# Sorcerer Distortion very quiet



## deladonut (Sep 11, 2020)

Just finished building the Sorcerer Distortion. Plugged it in, turned it on and got some sound. But it's really, really quiet. With the knobs turned all the way up its still average relatively low volume. Sounds terrible.
So I did substitute some parts during the build. 
Instead of using a CV7351 for Q1 I ended up using a MPSA13.
I used a 2N5484 for each J201 (Q2 - Q6).
Could this be the cause of the results I'm getting?

I attached some datasheets for these parts. The 2n1308 is supposed to be equivalent to the specs on the CV7351. I couldn't find a datasheet on the CV7351.


----------



## Barry (Sep 11, 2020)

2n5458's I don't believe pin out the same as J201's


----------



## deladonut (Sep 11, 2020)

Barry said:


> 2n5458's I don't believe pin out the same as J201's



oh man...i'm pretty sure you are correct...


----------



## Danbieranowski (Sep 12, 2020)

deladonut said:


> oh man...i'm pretty sure you are correct...



In better news, you can get presoldered J201 SMD boards here, so all you'll have to do is pop out your 5458s and pop these guys in: https://www.pedalpcb.com/product/mmbfj201-jfet-pre-soldered/


----------



## deladonut (Sep 12, 2020)

Danbieranowski said:


> In better news, you can get presoldered J201 SMD boards here, so all you'll have to do is pop out your 5458s and pop these guys in: https://www.pedalpcb.com/product/mmbfj201-jfet-pre-soldered/



That’s awesome. How would a guy go about mounting five of em in one enclosure? Any tips?


----------



## Danbieranowski (Sep 12, 2020)

deladonut said:


> That’s awesome. How would a guy go about mounting five of em in one enclosure? Any tips?



I've been thinking about this myself, and the best thing I could come up with is to take the legs that I've previously cut off of a component, bend them into an L shape, then solder the short end to the holes of the 201 board, and use the long legs like I would a standard transistor. So the little 201 board would actually stand up off the PCB like a normal component.


----------



## Chuck D. Bones (Sep 12, 2020)

That MPSA13 will not bias correctly. Either get an NPN germanium transistor or be prepared to change R4.  Even with the right bias, changing Q1 to silicon will definitely change the sound.


----------



## Barry (Sep 12, 2020)

Danbieranowski said:


> I've been thinking about this myself, and the best thing I could come up with is to take the legs that I've previously cut off of a component, bend them into an L shape, then solder the short end to the holes of the 201 board, and use the long legs like I would a standard transistor. So the little 201 board would actually stand up off the PCB like a normal component.

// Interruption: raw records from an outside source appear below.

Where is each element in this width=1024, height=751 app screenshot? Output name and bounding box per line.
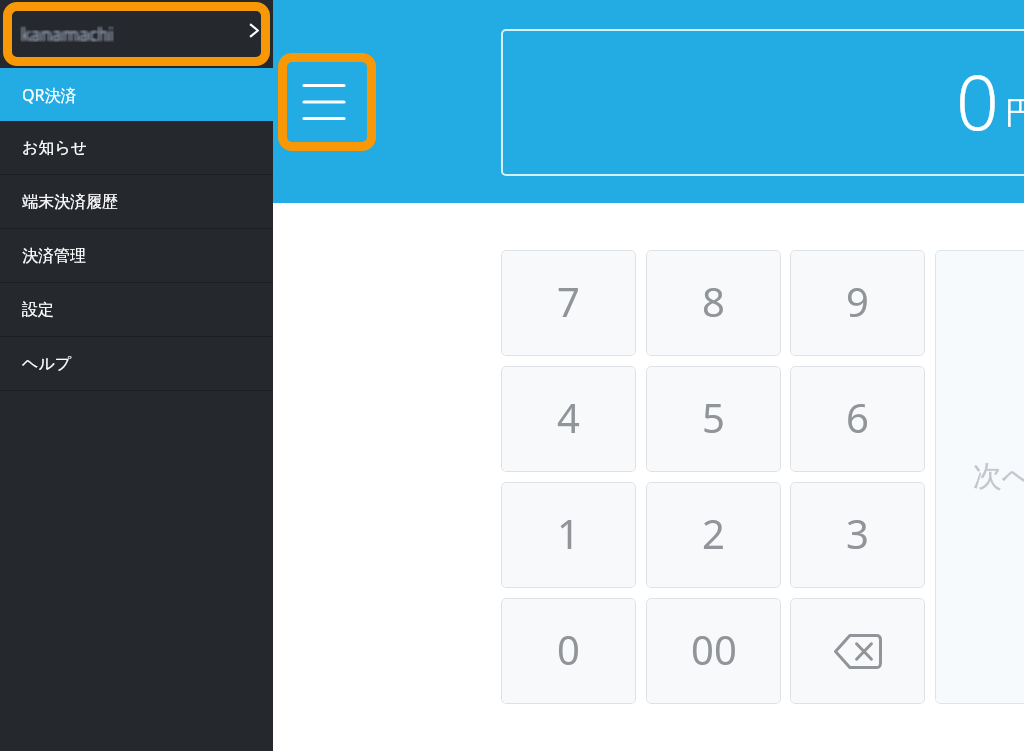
staticText: kanamachi: [20, 22, 113, 47]
button[interactable]: 決済管理: [0, 229, 273, 282]
staticText: 0: [557, 622, 580, 676]
staticText: 2: [702, 506, 725, 560]
staticText: kanamachi: [23, 22, 116, 47]
staticText: ヘルプ: [22, 354, 72, 374]
staticText: 決済管理: [22, 246, 86, 266]
button[interactable]: QR決済: [0, 68, 273, 121]
button[interactable]: お知らせ: [0, 121, 273, 174]
staticText: QR決済: [22, 84, 77, 106]
button[interactable]: 00: [646, 598, 781, 704]
staticText: 6: [846, 390, 869, 444]
staticText: 端末決済履歴: [22, 192, 118, 212]
button[interactable]: 6: [790, 366, 925, 472]
button[interactable]: 端末決済履歴: [0, 175, 273, 228]
staticText: kanamachi: [21, 23, 114, 48]
button[interactable]: 7: [501, 250, 636, 356]
staticText: 4: [557, 390, 580, 444]
button[interactable]: kanamachi: [12, 11, 261, 57]
staticText: 設定: [22, 300, 54, 320]
staticText: 9: [846, 274, 869, 328]
button[interactable]: 4: [501, 366, 636, 472]
button[interactable]: Open navigation menu: [278, 53, 376, 151]
button[interactable]: 8: [646, 250, 781, 356]
button[interactable]: 3: [790, 482, 925, 588]
staticText: kanamachi: [21, 21, 114, 46]
button[interactable]: Amount: [501, 29, 1024, 176]
staticText: 5: [702, 390, 725, 444]
staticText: kanamachi: [20, 21, 113, 46]
staticText: 7: [557, 274, 580, 328]
button[interactable]: 0: [501, 598, 636, 704]
staticText: お知らせ: [22, 138, 88, 158]
button[interactable]: 次へ: [935, 250, 1024, 704]
staticText: kanamachi: [21, 22, 114, 47]
staticText: kanamachi: [23, 21, 116, 46]
button[interactable]: 2: [646, 482, 781, 588]
staticText: kanamachi: [19, 23, 112, 48]
button[interactable]: 1: [501, 482, 636, 588]
staticText: kanamachi: [22, 21, 115, 46]
staticText: kanamachi: [23, 23, 116, 48]
staticText: 00: [691, 622, 737, 676]
button[interactable]: ヘルプ: [0, 337, 273, 390]
staticText: 円: [1005, 93, 1024, 132]
staticText: 次へ: [973, 458, 1024, 495]
staticText: 3: [846, 506, 869, 560]
staticText: kanamachi: [19, 21, 112, 46]
staticText: kanamachi: [19, 22, 112, 47]
button[interactable]: Backspace: [790, 598, 925, 704]
button[interactable]: 設定: [0, 283, 273, 336]
staticText: kanamachi: [22, 23, 115, 48]
staticText: 8: [702, 274, 725, 328]
button[interactable]: 5: [646, 366, 781, 472]
staticText: 1: [557, 506, 580, 560]
staticText: kanamachi: [22, 22, 115, 47]
button[interactable]: 9: [790, 250, 925, 356]
staticText: kanamachi: [20, 23, 113, 48]
staticText: 0: [956, 50, 999, 152]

You can buy "L" shaped header pins, but bending old lead legs is what I use, physically they aren't much bigger than a through hole transistor


----------



## deladonut (Sep 13, 2020)

Chuck D. Bones said:


> That MPSA13 will not bias correctly. Either get an NPN germanium transistor or be prepared to change R4.  Even with the right bias, changing Q1 to silicon will definitely change the sound.



Thanks for the tip. I just ordered a CV7351 off ebay (didn't even think to look there when I ordered parts) so hopefully in a few weeks I can jam out on this thing!


----------



## Barry (Sep 13, 2020)

deladonut said:


> Thanks for the tip. I just ordered a CV7351 off ebay (didn't even think to look there when I ordered parts) so hopefully in a few weeks I can jam out on this thing!


IC's off of Ebay can be a crap shoot


----------



## Chuck D. Bones (Sep 13, 2020)

deladonut said:


> Thanks for the tip. I just ordered a CV7351 off ebay (didn't even think to look there when I ordered parts) so hopefully in a few weeks I can jam out on this thing!



Good luck with that, you'll need it!

Is the vendor in China, by any chance?


----------



## deladonut (Sep 29, 2020)

Chuck D. Bones said:


> Good luck with that, you'll need it!
> 
> Is the vendor in China, by any chance?



Vendor was from Oregon I believe.


----------



## Coda (May 17, 2021)

Was this issue ever resolved?...


----------